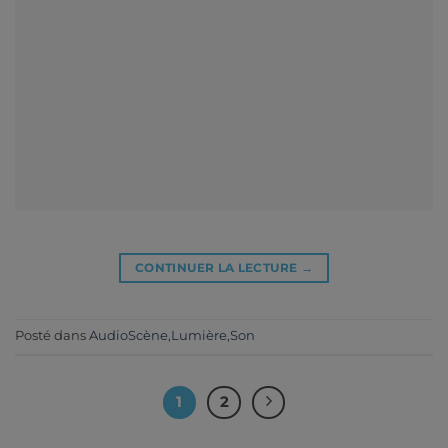
CONTINUER LA LECTURE
→
Posté dans
AudioScène
,
Lumière
,
Son
1
2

++++++++++

Work instructions :: Return the listing above in full and without alteration, excluding its pictures.

Answer to this exercise ::
CONTINUER LA LECTURE
→
Posté dans
AudioScène
,
Lumière
,
Son
1
2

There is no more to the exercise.